Fitzgerald was a licensed second trainer and groom who was injured while she was leading a horse from transport to its stall.  This is a dispute about whether her employer—the trainer—must pay worker’s compensation for the injury through his insurance carrier or whether the Horse Racing Injury Compensation Board must pay the compensation.  In this opinion, the Appellate Division concludes that the Compensation Board must pay.  Fitzgerald is covered because under the statute she was a horse race industry employee at the time of the accident.  The fact that the horse that injured her was not owned by her employer makes no difference.  All horse race industry employees are covered by the Compensation Board.


Text of Opinion


 The issue in this appeal is whether the workers' compensation coverage owed to petitioner Linda Fitzgerald should be borne by Tom Coddington Stables (through its compensation carrier) or by the New Jersey Horse Racing Injury Compensation Board (Compensation Board) established pursuant to N.J.S.A. 34:15-129, et seq. The Judge of Workers' Compensation concluded that under the statute, the Compensation Board bore the responsibility for paying any benefits due to petitioner.


 On its appeal the Compensation Board argues that the definition of "horse racing industry employee" in N.J.S.A. 34:15-131 applies only to the employees of the actual owner of the horse. It therefore argues that Fitzgerald should not be considered a statutory "horse racing industry employee" because at the time of the incident, although working for Tom Coddington Stables and licensed by the Racing Commission, Fitzgerald was not working on a horse owned by Coddington Stables.


 We reject the Compensation Board's arguments as without merit and conclude that petitioner Fitzgerald was a licensed horse racing industry employee and working for an owner and trainer of horses in the industry and was covered by the statute.

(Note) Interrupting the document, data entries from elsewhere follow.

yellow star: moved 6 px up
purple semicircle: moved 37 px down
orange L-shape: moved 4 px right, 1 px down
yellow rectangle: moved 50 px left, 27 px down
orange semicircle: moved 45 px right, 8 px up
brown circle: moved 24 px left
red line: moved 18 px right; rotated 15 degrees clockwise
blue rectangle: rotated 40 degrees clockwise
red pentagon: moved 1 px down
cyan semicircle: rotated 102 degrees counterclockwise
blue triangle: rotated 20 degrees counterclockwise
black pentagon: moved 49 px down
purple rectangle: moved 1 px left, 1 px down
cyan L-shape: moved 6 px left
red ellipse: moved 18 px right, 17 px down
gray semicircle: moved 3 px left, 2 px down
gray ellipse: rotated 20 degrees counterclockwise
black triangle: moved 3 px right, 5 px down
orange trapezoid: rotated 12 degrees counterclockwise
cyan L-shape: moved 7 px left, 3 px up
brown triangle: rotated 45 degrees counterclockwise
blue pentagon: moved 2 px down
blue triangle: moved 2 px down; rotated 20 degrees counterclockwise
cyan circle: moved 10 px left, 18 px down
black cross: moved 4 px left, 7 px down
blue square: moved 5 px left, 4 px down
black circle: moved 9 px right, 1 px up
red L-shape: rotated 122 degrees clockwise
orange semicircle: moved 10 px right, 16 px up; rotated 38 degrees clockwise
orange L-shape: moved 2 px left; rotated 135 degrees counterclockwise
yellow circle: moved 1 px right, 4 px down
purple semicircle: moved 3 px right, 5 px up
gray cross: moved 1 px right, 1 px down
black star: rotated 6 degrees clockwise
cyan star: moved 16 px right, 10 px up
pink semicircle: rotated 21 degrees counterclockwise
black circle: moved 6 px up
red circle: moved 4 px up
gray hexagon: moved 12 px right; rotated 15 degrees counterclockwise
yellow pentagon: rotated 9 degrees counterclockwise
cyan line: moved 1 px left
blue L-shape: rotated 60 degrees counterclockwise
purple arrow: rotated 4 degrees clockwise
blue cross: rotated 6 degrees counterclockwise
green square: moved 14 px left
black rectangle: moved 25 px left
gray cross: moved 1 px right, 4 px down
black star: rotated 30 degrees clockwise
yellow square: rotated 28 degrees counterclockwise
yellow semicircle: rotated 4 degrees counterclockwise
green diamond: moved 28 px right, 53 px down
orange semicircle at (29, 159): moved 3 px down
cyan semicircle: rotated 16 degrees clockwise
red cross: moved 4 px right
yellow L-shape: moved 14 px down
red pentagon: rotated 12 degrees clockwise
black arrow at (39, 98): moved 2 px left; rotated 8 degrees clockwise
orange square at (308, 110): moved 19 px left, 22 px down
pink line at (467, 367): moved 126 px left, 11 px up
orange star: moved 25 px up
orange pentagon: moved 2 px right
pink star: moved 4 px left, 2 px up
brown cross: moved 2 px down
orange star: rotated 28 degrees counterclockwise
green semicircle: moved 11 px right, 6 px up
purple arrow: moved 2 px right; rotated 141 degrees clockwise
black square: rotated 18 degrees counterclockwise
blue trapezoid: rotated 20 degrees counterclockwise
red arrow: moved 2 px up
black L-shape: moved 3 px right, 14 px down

 There is no question that petitioner had been employed by Coddington Stables for three months in the position of second trainer and groom. She was injured on April 11, 2001, while in the process of returning two horses to Coddington Stables from the racetrack. Although Coddington Stables did not own these two horses, Tom Coddington was the trainer of the horses, including Maui Magic, which bolted while being unloaded from the transport and injured petitioner.


 We note that the Judge of Compensation had misstated that Coddington Stables owned Maui Magic. The owner of Maui Magic was actually an individual identified as "Iceachello" (phonetic). Petitioner was not an employee of Iceachello, nor was any evidence presented that Coddington was acting as an employee of Iceachello in his capacity as a trainer.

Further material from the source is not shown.